## WHAT YOU ARE ASKED TO DO
In the records below, find the line holding "Newsletter (385, 2400)" and the line holding "Stationery (118, 2400)". Set down both, with every line between them, exactly.
[[ PROVIDED DATA open ]]
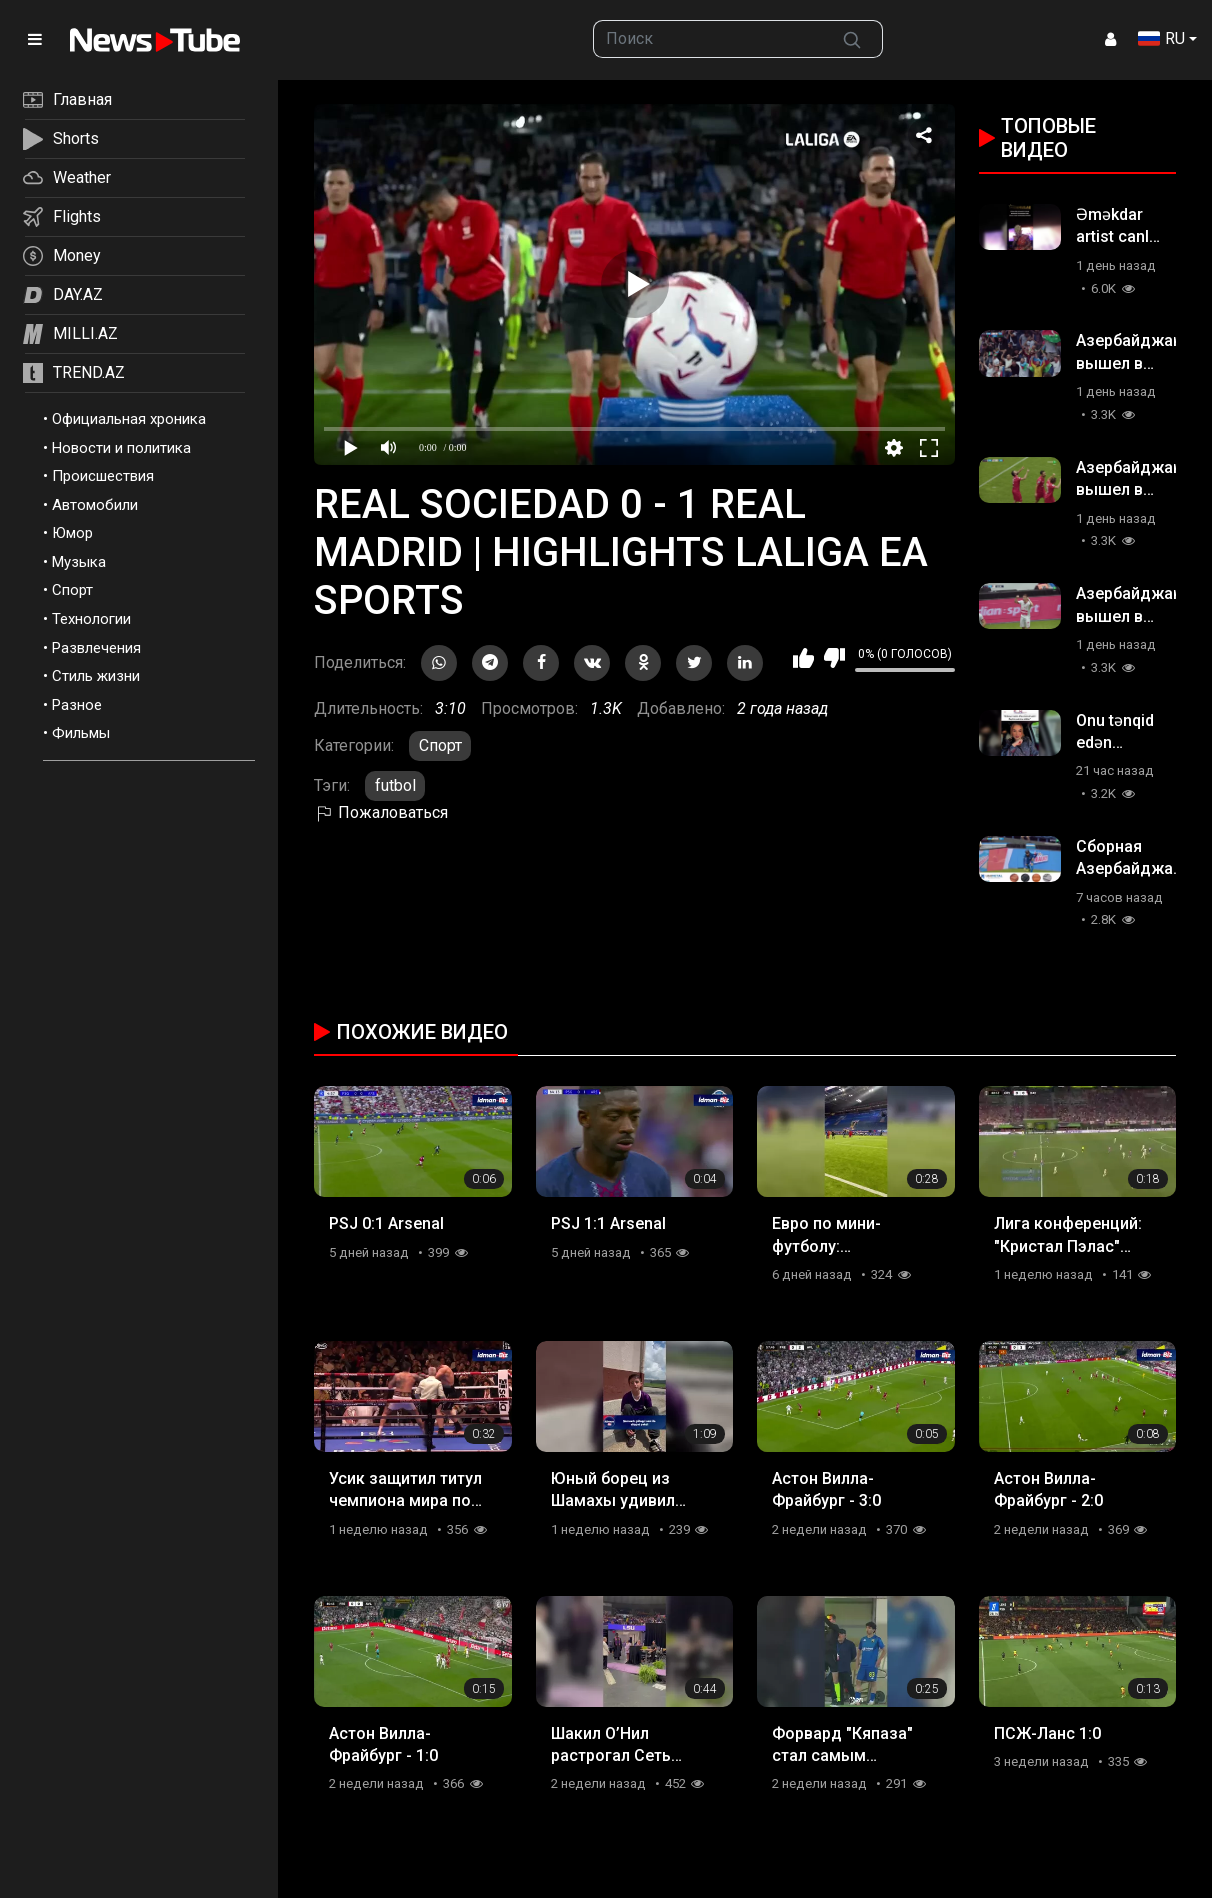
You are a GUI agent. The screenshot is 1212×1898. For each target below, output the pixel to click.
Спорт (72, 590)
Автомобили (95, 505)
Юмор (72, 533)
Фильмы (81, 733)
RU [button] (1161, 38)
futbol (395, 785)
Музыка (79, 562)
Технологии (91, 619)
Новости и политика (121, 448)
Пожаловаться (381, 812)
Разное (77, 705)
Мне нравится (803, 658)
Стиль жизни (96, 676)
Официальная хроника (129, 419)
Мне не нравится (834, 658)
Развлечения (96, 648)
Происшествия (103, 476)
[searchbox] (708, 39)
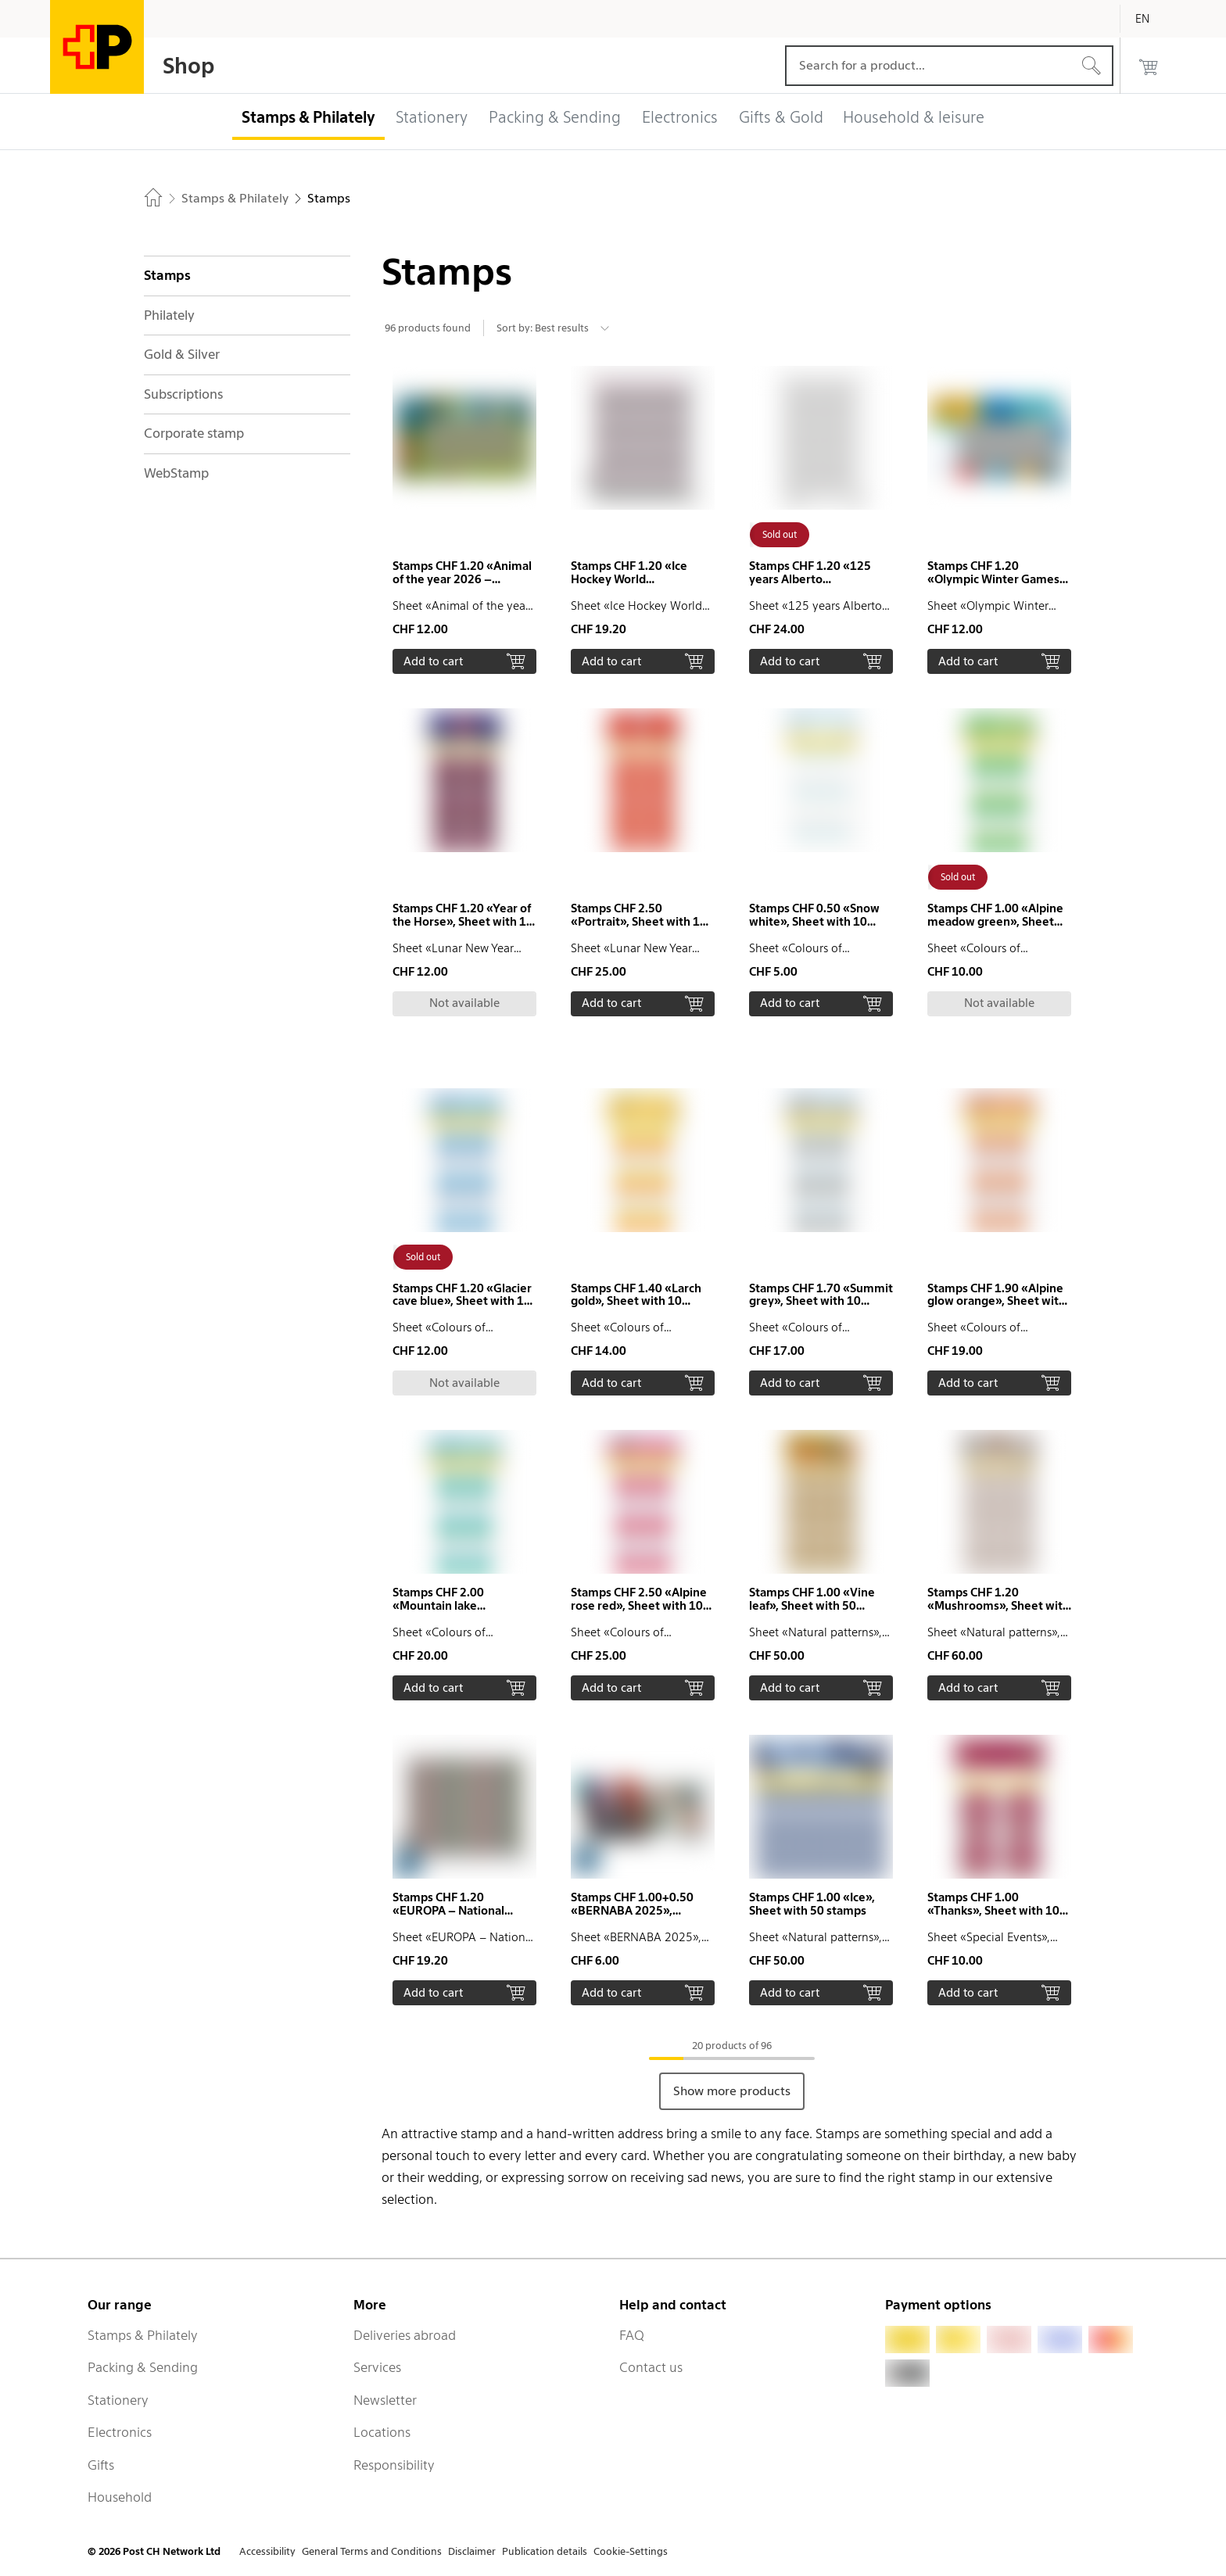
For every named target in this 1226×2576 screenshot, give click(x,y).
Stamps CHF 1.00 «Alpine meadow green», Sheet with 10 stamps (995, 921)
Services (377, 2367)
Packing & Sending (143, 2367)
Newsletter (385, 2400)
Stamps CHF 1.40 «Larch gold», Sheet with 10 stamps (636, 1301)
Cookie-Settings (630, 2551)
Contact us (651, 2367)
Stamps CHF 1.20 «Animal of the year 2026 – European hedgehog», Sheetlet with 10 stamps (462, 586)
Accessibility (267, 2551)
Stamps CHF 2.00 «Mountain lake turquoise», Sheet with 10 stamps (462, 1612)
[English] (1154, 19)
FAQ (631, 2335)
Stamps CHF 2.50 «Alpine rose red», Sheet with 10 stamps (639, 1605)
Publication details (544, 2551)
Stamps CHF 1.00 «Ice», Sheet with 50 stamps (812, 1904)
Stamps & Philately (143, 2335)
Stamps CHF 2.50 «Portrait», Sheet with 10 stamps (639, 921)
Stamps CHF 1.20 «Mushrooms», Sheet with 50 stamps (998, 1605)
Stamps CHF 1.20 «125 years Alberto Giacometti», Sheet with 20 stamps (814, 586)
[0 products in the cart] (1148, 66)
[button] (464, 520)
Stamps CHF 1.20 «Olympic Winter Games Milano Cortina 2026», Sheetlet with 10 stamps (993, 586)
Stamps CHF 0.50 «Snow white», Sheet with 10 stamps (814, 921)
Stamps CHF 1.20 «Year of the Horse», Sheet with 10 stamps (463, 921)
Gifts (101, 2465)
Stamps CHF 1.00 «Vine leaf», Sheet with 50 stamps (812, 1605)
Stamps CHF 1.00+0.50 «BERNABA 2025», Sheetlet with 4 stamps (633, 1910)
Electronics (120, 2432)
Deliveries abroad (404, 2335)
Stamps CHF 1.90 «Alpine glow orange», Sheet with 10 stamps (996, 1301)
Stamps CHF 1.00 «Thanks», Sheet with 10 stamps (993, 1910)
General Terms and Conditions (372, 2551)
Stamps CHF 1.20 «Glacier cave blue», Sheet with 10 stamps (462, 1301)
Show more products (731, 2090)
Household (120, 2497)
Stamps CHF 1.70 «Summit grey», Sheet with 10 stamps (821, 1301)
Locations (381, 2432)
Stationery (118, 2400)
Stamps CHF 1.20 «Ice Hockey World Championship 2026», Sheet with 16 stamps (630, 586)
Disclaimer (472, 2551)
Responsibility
[[ PROVIDED DATA closed ]]
## FINISHED EXERCISE
Newsletter (385, 2400)
Stamps CHF 1.40 «Larch gold», Sheet with 10 stamps (636, 1301)
Cookie-Settings (630, 2551)
Contact us (651, 2367)
Stamps CHF 1.20 «Animal of the year 2026 – European hedgehog», Sheetlet with 10 stamps (462, 586)
Accessibility (267, 2551)
Stamps CHF 2.00 «Mountain lake turquoise», Sheet with 10 stamps (462, 1612)
[English] (1154, 19)
FAQ (631, 2335)
Stamps CHF 2.50 «Alpine rose red», Sheet with 10 stamps (639, 1605)
Publication details (544, 2551)
Stamps CHF 1.00 «Ice», Sheet with 50 stamps (812, 1904)
Stamps & Philately (143, 2335)
Stamps CHF 2.50 «Portrait», Sheet with 10 stamps (639, 921)
Stamps CHF 1.20 «Mushrooms», Sheet with 50 stamps (998, 1605)
Stamps CHF 1.20 «125 years Alberto Giacometti», Sheet with 20 stamps (814, 586)
[0 products in the cart] (1148, 66)
[button] (464, 520)
Stamps CHF 1.20 «Olympic Winter Games Milano Cortina 2026», Sheetlet with 10 stamps (993, 586)
Stamps CHF 0.50 «Snow white», Sheet with 10 stamps (814, 921)
Stamps CHF 1.20 «Year of the Horse», Sheet with 10 stamps (463, 921)
Gifts (101, 2465)
Stamps CHF 1.00 «Vine leaf», Sheet with 50 stamps (812, 1605)
Stamps CHF 1.00+0.50 «BERNABA 2025», Sheetlet with 4 stamps (633, 1910)
Electronics (120, 2432)
Deliveries abroad (404, 2335)
Stamps CHF 1.90 «Alpine glow orange», Sheet with 10 stamps (996, 1301)
Stamps CHF 1.00 «Thanks», Sheet with 10 stamps (993, 1910)
General Terms and Conditions (372, 2551)
Stamps CHF 1.20 «Glacier cave blue», Sheet with 10 stamps (462, 1301)
Show more products (731, 2090)
Household (120, 2497)
Stamps CHF 1.70 «Summit grey», Sheet with 10 stamps (821, 1301)
Locations (381, 2432)
Stationery (118, 2400)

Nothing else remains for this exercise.